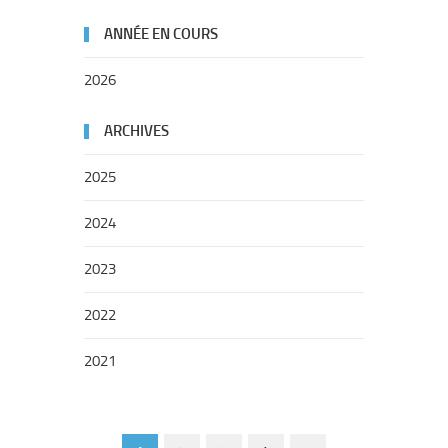
ANNÉE EN COURS
2026
ARCHIVES
2025
2024
2023
2022
2021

What this task involves:
Please repeat the records above exactly, omitting any pictures they contain.

Result of the exercise:
ANNÉE EN COURS
2026
ARCHIVES
2025
2024
2023
2022
2021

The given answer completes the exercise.